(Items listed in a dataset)
* * * * * * *
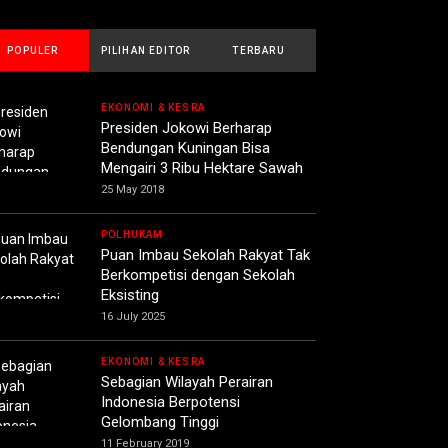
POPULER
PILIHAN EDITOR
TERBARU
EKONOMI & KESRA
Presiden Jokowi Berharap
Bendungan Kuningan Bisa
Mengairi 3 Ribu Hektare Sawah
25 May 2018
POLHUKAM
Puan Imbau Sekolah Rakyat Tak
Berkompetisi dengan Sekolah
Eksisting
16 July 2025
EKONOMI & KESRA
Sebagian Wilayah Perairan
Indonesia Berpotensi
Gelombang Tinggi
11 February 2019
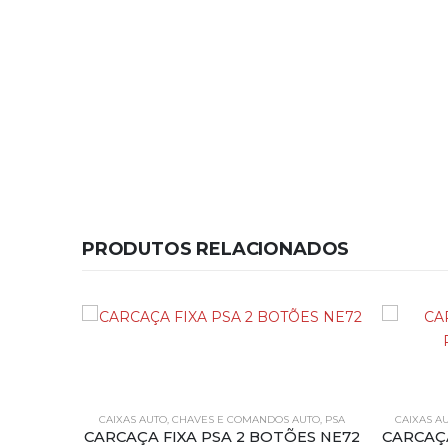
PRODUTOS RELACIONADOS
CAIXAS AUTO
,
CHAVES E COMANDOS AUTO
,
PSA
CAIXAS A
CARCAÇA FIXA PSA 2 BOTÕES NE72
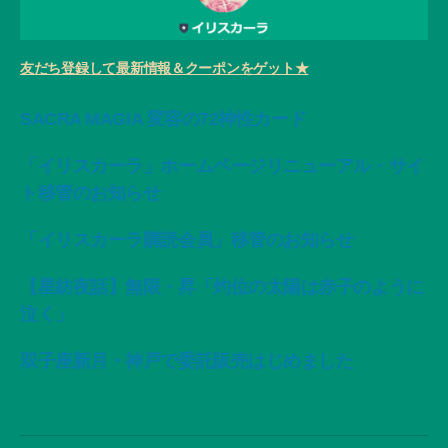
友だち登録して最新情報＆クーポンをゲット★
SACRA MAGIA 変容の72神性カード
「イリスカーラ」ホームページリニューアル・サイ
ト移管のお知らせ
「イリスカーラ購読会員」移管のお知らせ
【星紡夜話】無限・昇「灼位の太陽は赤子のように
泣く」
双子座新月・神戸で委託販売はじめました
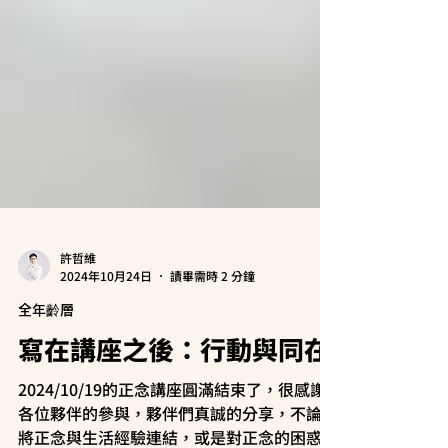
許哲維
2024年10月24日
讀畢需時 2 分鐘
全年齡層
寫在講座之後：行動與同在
* * * * * * *
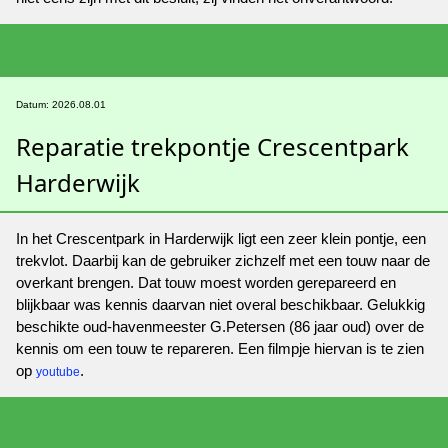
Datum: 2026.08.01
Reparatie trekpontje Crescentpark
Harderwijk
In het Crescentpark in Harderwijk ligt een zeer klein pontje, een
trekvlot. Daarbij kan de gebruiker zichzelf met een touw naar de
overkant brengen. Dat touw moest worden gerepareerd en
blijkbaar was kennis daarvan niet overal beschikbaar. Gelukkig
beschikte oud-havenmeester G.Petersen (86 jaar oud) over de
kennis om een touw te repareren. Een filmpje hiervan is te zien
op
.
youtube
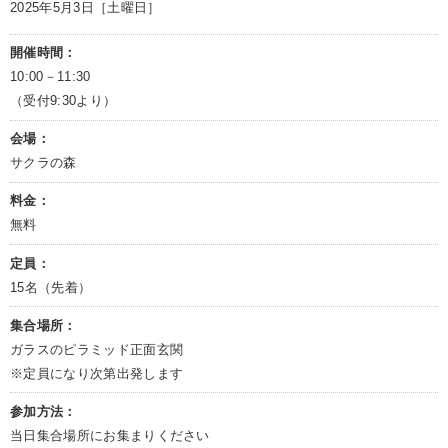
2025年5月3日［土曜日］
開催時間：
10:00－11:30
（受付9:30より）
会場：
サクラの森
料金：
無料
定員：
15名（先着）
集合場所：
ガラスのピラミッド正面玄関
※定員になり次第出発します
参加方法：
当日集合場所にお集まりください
* * * * * * *
▸ **The task**: Although the records above contain pictures, the copy must not; set down exactly the lines from the one with "overkant brengen. Dat" up to and including the one with "当日集合場所にお集まりください".

▸ **Solved exercise**:
overkant brengen. Dat touw moest worden gerepareerd en
blijkbaar was kennis daarvan niet overal beschikbaar. Gelukkig
beschikte oud-havenmeester G.Petersen (86 jaar oud) over de
kennis om een touw te repareren. Een filmpje hiervan is te zien
op
.
youtube
2025年5月3日［土曜日］
開催時間：
10:00－11:30
（受付9:30より）
会場：
サクラの森
料金：
無料
定員：
15名（先着）
集合場所：
ガラスのピラミッド正面玄関
※定員になり次第出発します
参加方法：
当日集合場所にお集まりください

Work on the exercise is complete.